Sebelumnya, Menteri Koperasi dan UKM Teten Masduki memastikan dalam Permendag Nomor 31 Tahun 2023 tidak mengenal istilah transisi atau migrasi sistem seperti dalih Tiktok.

"Waktu tiga bulan yang diberikan pemerintah kepada TikTok semestinya lebih dari cukup. Pemerintah sebaiknya tidak menoleransi lagi," kata Anggota Komisi VI DPR Amin AK kepada wartawan, Rabu 13 Maret 2024.

TikTok Logo

Photo :
  • VIVA.co.id/Arianti Widya

"Kami sangat menyayangkan praktik manipulatif TikTok yang memanfaatkan masa ujicoba dengan menghidupkan lagi social-commerce mereka. Dalam 3 bulan terakhir, berdasarkan pantauan kami, aplikasi TikTok sebagai aplikasi media sosial secara terang-terangan bisa bertransaksi langsung dengan konsumen," sambung Amin.

Selain tidak adanya masa transisi atau migrasi sistem, Tiktok juga diduga melanggar ketentuan Permendag 31/2023 terkait interkoneksi data antara perusahaan terafilisasi. Meski disebut transaksi terjadi di-backend Tokopedia, namun tetap terjadi interkoneksi data antara Tiktok sebagai sosial media dengan Tokopedia yang merupakan perusahaan terafiliasi. 

Menurut legislator asal PKS itu, mengawasi betul masa transisi Tiktok Shop yang sebelumnya sempat heboh ditutup karena model bisnis dagang mereka telah melemahkan pelaku usaha kecil-menengah. Demi membidik pasar Indonesia, Tiktok bahkan mengakusisi Tokopedia yang merupakan ecommerce lokal Tanah Air. 

"Di tengah proses yang berlangsung tersebut, faktanya transaksi di TikTok Shop terus berlangsung. TikTok masih memanfaatkan media sosial sebagai media transaksi e-commerce.
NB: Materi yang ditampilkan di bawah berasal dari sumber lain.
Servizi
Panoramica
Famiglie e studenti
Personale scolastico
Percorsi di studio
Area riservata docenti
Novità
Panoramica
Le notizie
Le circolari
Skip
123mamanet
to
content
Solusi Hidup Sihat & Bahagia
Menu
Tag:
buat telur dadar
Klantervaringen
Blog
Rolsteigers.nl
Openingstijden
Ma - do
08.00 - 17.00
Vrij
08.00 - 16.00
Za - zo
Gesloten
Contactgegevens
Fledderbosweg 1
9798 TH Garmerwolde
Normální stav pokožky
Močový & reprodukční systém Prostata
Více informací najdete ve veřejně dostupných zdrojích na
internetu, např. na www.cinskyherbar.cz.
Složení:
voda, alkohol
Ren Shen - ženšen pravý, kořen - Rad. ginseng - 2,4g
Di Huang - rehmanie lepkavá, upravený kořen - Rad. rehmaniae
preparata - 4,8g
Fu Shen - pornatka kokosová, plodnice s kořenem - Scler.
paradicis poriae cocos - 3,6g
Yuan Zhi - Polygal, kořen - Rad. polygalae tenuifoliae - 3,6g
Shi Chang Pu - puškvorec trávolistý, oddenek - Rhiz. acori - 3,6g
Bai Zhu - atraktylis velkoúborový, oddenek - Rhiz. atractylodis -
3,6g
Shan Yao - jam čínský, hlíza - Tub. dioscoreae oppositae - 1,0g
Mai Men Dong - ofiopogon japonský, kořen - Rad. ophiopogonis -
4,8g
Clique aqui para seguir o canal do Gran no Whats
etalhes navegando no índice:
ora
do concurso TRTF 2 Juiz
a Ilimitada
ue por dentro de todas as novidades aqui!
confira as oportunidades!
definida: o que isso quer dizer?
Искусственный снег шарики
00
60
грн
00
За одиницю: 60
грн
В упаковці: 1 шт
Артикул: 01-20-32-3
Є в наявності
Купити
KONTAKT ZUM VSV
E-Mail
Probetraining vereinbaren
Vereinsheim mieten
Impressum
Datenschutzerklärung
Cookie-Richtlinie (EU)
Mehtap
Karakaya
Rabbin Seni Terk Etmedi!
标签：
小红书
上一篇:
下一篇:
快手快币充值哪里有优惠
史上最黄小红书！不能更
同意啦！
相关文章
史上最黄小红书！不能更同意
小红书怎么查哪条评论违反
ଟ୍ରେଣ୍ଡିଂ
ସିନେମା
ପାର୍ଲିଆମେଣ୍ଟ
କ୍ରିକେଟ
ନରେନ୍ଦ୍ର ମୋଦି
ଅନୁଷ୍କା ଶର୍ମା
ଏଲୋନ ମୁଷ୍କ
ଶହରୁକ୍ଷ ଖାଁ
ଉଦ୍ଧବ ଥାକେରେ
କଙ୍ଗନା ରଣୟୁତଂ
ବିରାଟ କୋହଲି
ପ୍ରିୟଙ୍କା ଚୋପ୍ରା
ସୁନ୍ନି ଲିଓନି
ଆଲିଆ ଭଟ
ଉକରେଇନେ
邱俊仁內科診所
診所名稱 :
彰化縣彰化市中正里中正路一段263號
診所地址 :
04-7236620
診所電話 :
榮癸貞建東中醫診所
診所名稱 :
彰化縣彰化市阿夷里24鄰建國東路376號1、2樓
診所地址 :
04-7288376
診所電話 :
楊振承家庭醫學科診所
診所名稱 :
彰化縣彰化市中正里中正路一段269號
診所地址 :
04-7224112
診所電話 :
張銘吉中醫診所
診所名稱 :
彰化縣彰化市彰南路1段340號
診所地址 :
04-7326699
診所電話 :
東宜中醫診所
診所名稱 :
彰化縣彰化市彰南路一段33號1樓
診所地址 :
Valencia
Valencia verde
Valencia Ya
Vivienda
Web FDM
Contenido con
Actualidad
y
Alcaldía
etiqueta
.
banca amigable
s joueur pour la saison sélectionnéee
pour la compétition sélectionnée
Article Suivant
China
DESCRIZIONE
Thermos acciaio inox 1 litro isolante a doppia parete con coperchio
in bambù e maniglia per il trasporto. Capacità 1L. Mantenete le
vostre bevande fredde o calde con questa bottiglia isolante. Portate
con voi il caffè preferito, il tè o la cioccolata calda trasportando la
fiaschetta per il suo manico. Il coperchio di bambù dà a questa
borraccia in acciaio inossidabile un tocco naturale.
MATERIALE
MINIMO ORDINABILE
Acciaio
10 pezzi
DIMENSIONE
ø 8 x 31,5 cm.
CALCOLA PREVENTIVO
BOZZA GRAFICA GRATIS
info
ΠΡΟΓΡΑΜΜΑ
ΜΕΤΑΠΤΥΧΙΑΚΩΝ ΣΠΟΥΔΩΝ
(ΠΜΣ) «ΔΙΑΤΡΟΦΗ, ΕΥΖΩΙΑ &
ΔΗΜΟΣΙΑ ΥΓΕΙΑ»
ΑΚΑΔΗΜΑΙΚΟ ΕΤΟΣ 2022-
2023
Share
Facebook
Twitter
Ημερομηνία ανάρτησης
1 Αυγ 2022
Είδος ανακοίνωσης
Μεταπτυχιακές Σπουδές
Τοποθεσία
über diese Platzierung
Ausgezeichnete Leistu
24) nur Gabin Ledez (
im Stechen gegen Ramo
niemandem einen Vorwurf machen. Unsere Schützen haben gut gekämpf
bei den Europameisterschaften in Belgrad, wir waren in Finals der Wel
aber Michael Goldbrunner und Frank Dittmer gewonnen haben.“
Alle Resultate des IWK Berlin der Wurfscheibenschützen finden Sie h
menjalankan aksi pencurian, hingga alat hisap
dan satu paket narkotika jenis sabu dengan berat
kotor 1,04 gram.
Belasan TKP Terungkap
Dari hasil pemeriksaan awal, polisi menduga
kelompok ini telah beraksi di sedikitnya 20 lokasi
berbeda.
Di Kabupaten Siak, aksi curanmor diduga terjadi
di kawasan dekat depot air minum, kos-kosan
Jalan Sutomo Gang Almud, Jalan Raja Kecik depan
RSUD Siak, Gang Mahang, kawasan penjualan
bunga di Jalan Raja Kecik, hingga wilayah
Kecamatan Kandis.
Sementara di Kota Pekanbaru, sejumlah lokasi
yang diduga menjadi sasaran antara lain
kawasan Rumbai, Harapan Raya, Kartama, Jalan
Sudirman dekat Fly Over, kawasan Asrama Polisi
Jika di awal saja sudah jadi ‘bad boy’, kita pantas khawatir ke depan pelanggaran aturan akan Kembali terulang," ujarnya.

Amin bilang, sikap pemerintah Indonesia sangat jauh berbeda dengan pemerintah Amerika Serikat. Kebijakan Amerika dinilai sangat melindungi warganya dari kepentingan ekonomi dan keamanan data warga negaranya terhadap perusahaan asing yang beroperasi di negeri Paman Sam.

Pertama, pentingnya negara serius melindungi kepentingan konsumen, dalam konteks ini kekhawatiran bocornya data pribadi masyarakat AS yang berpotensi dapat diambil oleh pemerintah China. Kedua, keberpihakan pemerintah AS terhadap pelaku usaha di dalam negeri dan masa depan perekonomian nasional mereka, khususnya di sektor e-commerce.

"Saya melihat kebijakan pemerintah AS dan pemerintah Indonesia sangat berbeda jauh. Saya khawatir, akuisisi Tokopedia oleh TikTok itu menjadi ‘kuda troya’ penguasaan data pribadi masyarakat Indonesia oleh TikTok dan perusahaan induknya," ujarnya.

Ia juga khawatir, investasi BUMN Telkom melalui Telkomsel di GoTo (Gojek-Tokopedia) turut berpengaruh. Sebab, bukan tidak mungkin kepemilikan perusahaan pelat merah itu yang kini menjadi minoritas, data Telkomsel dimanfaatkan demi kepentingan perusahaan asing.

“Saya mendesak pemerintah untuk lebih tegas soal perlindungan data pribadi maupun keamanan nasional, termasuk keamanan perekonomian nasional. Jangan karena kita butuh investasi, namun abai terhadap upaya melindungi kepentingan bangsa dan negara," kata dia

Logo TikTok.

Photo :
  • Beebom

Seperti diketahui, DPR AS akan mengambil sikap terkait aturan yang memaksa Bytedance, menjual kepemilikan Tiktok kepada pemilik di luar China jika masih ingin beroperasi di Amerika, yang merupakan pasar terbesar. 

Menurut The Economist, media berpengaruh di Inggris, AS menilai Tiktok digunakan sebagai alat propaganda China yang berbenturan dengan barat. Informasi yang tersebar melalui Tiktok disebut sangat bias dan tidak berdasar. 

Di sisi lain, Tiktok justru berhasil mengakuisisi Tokopedia yang merupakan ecommerce lokal terbesar di Indonesia. Selain AS, dalam artikel disebutkan juga, negara-negara lain, mulai dari Inggris dan Prancis hingga Australia,  mulai menerapkan beberapa pembatasan di negara mereka sendiri.